- Born: Theodore Ellis Stebbins, Jr. August 11, 1938 (age 87) United States
- Occupation(s): Art historian Curator

Academic background
- Education: Yale University Harvard University

Academic work
- Influenced: Susan Casteras

= Theodore Stebbins =

American art historian

Theodore Ellis Stebbins, Jr. (born August 11, 1938) is an American art historian and curator. Stebbins served as the inaugural Curator of American Art at the Harvard Art Museums.

==Career==
From 1977 to 1999, Stebbins was the John Moors Cabot Curator of American Paintings at the Museum of Fine Arts in Boston. During his tenure, he organized nineteen exhibitions on subjects ranging from 18th century artist John Singleton Copley to The Lane Collection of modern art. As curator, he guided the museum's acquisition of over three hundred paintings, from 17th century limners to Jackson Pollock and Andy Warhol. From 1968 to 1977, he was Curator of American Paintings at Yale University, as well as an associate professor of art history for the university. At Yale, he built the collection of 19th century American landscape and still lifes; his major purchase was Frederic Edwin Church's Mt. Ktaadn (1853).
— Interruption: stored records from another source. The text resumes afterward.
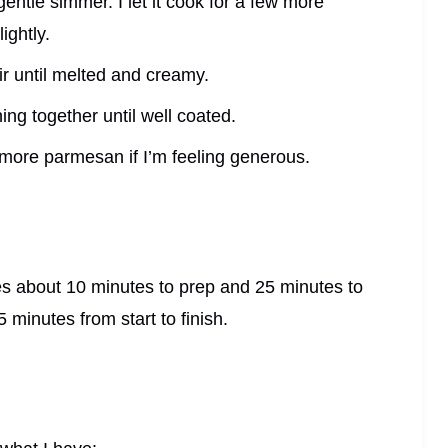
 gentle simmer. I let it cook for a few more
ightly.
r until melted and creamy.
ing together until well coated.
d more parmesan if I’m feeling generous.
es about 10 minutes to prep and 25 minutes to
5 minutes from start to finish.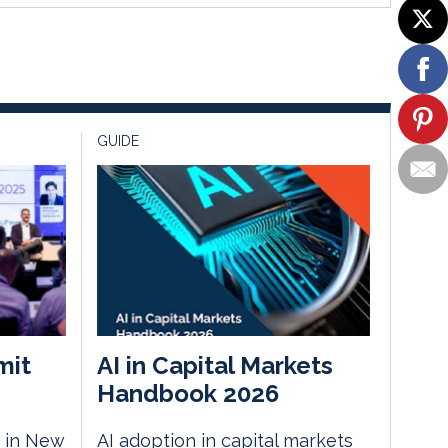
GUIDE
mit
AI in Capital Markets
Handbook 2026
 in New
AI adoption in capital markets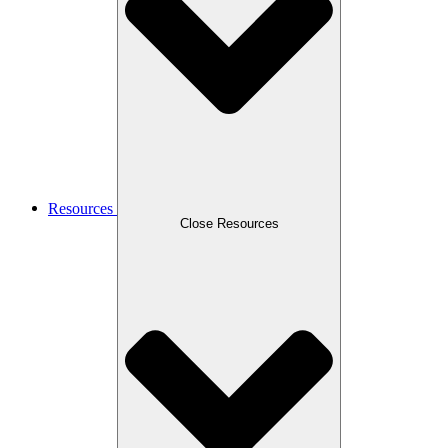
Resources
Close Resources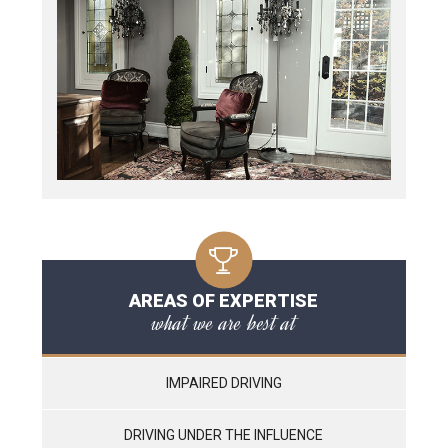
AREAS OF EXPERTISE
what we are best at
IMPAIRED DRIVING
DRIVING UNDER THE INFLUENCE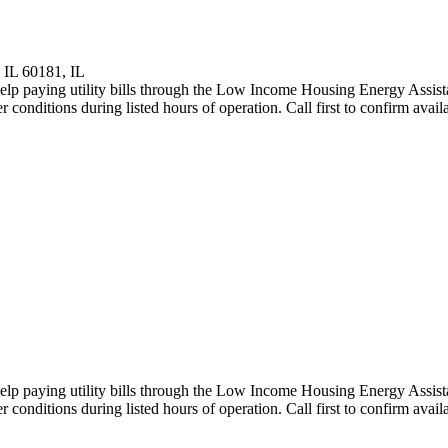
 IL 60181, IL
elp paying utility bills through the Low Income Housing Energy Assist
onditions during listed hours of operation. Call first to confirm availab
elp paying utility bills through the Low Income Housing Energy Assist
onditions during listed hours of operation. Call first to confirm availab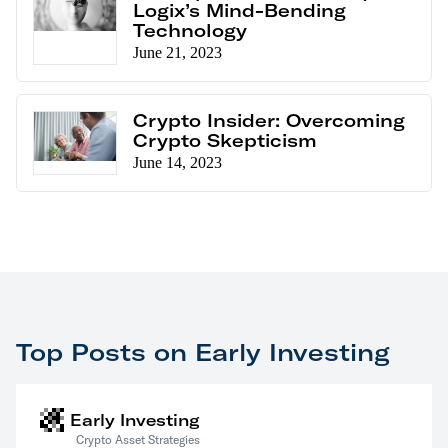
Logix’s Mind-Bending
Technology
June 21, 2023
Crypto Insider: Overcoming
Crypto Skepticism
June 14, 2023
Top Posts on Early Investing
Early Investing
Crypto Asset Strategies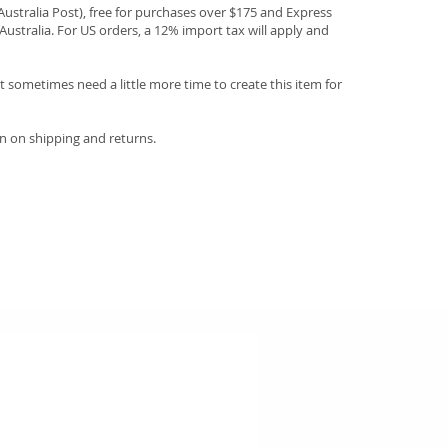
(Australia Post), free for purchases over $175 and Express
Australia. For US orders, a 12% import tax will apply and
 sometimes need a little more time to create this item for
n on shipping and returns.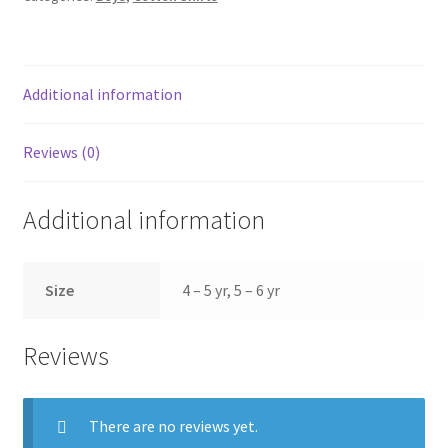
Additional information
Reviews (0)
Additional information
Size
4 – 5 yr, 5 – 6 yr
Reviews
There are no reviews yet.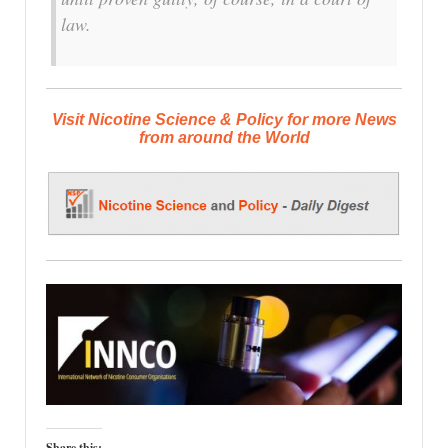
law.
Visit Nicotine Science & Policy for more News
from around the World
Share this: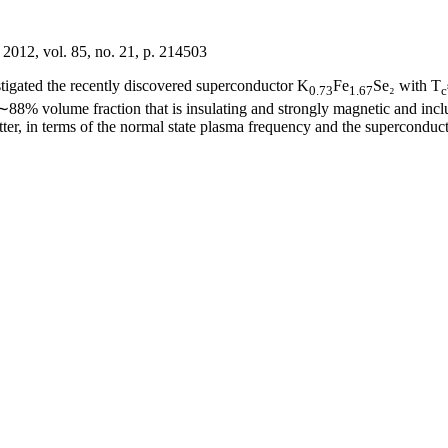
 2012, vol. 85, no. 21, p. 214503
tigated the recently discovered superconductor K
Fe
Se₂ with T
0.73
1.67
c
f ∼88% volume fraction that is insulating and strongly magnetic and inc
ter, in terms of the normal state plasma frequency and the superconducti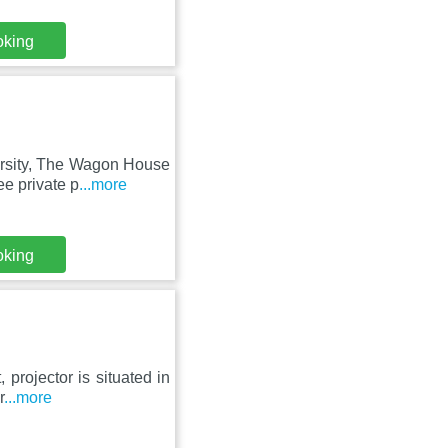
oking
ersity, The Wagon House
e private p
...more
oking
 projector is situated in
r
...more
Complementing his career as a curator and academic, Stebbins served on the board of directors and the Art Advisory Council of the International Foundation for Art Research. He also serves as a trustee for the Heinz Family Foundation, in honor of his high school friend and college roommate, H. John Heinz III. He has been advisor to the Henry Luce Foundation, the Whitney Museum of American Art, the San Francisco Art Museums, the Cleveland Museum of Art, the James McGlothlin Collection, and many other individuals, museums, and foundations. He was advisor to the Kingdom of Spain when it acquired the Thyssen-Bornemisza Collection of American Art. During the 1980s, he served two terms on the Art Advisory Panel of the Internal Revenue Department.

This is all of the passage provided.